● Problem: Below are records with pictures in them. Output exactly the lines from the one with "تعداد مشاهده مقاله" through the one with "PRODUÇÃO DE EVENTOS E ESPETÁCULOS", both included, and leave every picture out; give only those lines.

(Stored data entries)
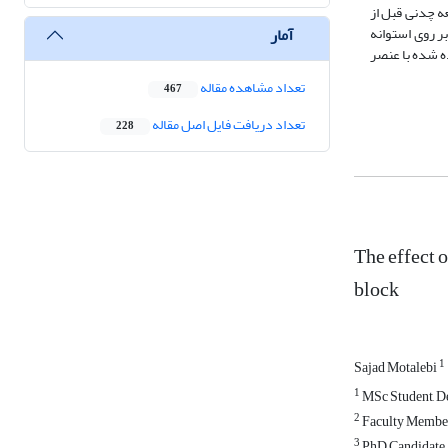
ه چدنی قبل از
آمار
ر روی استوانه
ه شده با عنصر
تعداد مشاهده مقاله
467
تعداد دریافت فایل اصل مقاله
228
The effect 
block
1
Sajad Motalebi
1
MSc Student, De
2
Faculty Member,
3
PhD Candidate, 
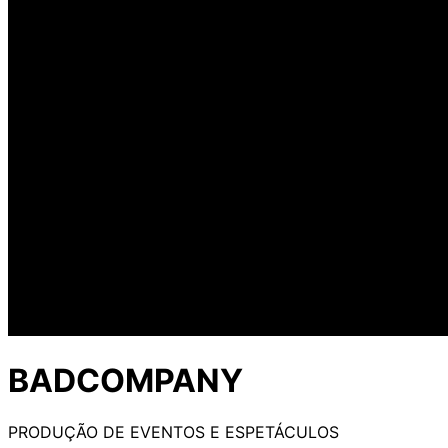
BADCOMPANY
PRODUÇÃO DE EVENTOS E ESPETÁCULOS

...

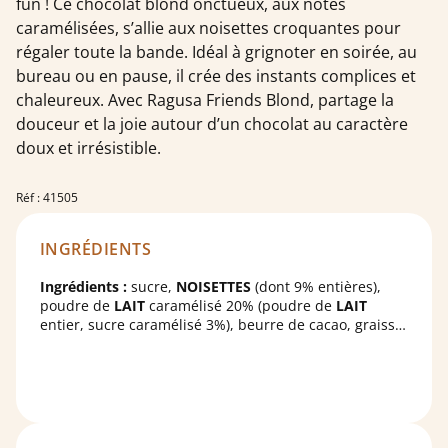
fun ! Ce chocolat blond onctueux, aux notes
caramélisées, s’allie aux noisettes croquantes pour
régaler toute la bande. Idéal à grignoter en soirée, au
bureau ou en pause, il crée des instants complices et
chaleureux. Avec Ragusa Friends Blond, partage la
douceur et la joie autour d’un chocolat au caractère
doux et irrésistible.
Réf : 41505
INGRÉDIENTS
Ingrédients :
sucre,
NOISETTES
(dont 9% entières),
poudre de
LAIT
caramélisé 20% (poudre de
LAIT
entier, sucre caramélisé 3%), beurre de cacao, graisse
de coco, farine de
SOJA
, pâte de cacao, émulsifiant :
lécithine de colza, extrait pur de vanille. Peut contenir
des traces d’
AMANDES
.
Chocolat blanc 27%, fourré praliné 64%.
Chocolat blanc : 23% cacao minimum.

* * *

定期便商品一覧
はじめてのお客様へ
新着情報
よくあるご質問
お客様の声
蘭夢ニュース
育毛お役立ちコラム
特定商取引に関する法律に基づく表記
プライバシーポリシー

● Written response:
تعداد مشاهده مقاله
467
تعداد دریافت فایل اصل مقاله
228
The effect 
block
1
Sajad Motalebi
1
MSc Student, De
2
Faculty Member,
3
PhD Candidate, 
BADCOMPANY
PRODUÇÃO DE EVENTOS E ESPETÁCULOS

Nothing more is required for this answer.